--- Task statement ---
The entries below contain a stretch that opens with the line containing "para votar por los artistas, conjuntos o" and closes with the line containing "agrupaciones que diariamente, y"; set down that stretch exactly, both ends included, and nothing else.

--- Information provided ---

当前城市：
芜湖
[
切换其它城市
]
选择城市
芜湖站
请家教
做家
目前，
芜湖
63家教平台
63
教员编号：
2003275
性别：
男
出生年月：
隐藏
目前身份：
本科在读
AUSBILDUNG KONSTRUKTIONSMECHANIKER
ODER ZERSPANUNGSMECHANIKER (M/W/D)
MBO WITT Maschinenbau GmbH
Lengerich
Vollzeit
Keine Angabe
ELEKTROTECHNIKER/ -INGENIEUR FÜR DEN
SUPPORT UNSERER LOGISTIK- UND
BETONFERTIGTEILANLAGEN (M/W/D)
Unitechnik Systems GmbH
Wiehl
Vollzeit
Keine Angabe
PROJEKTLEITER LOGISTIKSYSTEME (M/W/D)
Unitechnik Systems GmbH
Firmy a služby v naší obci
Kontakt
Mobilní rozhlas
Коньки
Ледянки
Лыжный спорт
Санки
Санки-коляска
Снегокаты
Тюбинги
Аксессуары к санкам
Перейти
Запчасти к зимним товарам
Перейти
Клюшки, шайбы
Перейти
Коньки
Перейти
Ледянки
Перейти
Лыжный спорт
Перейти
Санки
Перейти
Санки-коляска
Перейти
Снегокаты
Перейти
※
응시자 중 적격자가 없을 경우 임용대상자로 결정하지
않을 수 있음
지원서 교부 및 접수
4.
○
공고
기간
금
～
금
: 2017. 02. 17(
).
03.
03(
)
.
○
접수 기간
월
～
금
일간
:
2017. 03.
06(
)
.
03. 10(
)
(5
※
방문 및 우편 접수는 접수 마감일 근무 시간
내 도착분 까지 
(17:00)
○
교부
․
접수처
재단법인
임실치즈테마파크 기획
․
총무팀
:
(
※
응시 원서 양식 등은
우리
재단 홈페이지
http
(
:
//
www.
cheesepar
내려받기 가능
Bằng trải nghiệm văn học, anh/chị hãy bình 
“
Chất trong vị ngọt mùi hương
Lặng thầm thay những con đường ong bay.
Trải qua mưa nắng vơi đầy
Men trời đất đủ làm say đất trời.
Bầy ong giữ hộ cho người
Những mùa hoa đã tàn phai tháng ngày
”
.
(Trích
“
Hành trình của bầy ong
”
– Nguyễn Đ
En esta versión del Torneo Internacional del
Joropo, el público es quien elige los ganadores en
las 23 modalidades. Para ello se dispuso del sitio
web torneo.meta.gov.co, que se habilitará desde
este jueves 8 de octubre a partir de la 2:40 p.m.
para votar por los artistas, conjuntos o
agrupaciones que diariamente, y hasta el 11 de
---
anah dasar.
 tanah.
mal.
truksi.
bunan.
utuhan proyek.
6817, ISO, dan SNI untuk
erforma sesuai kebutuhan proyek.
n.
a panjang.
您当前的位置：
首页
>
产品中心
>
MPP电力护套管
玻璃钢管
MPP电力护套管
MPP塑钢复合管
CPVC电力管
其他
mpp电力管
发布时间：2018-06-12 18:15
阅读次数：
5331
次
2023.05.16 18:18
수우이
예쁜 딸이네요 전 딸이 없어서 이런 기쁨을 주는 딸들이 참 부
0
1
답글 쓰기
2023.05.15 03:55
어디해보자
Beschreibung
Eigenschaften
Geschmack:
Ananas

--- Result of the exercise ---
para votar por los artistas, conjuntos o
agrupaciones que diariamente, y hasta el 11 de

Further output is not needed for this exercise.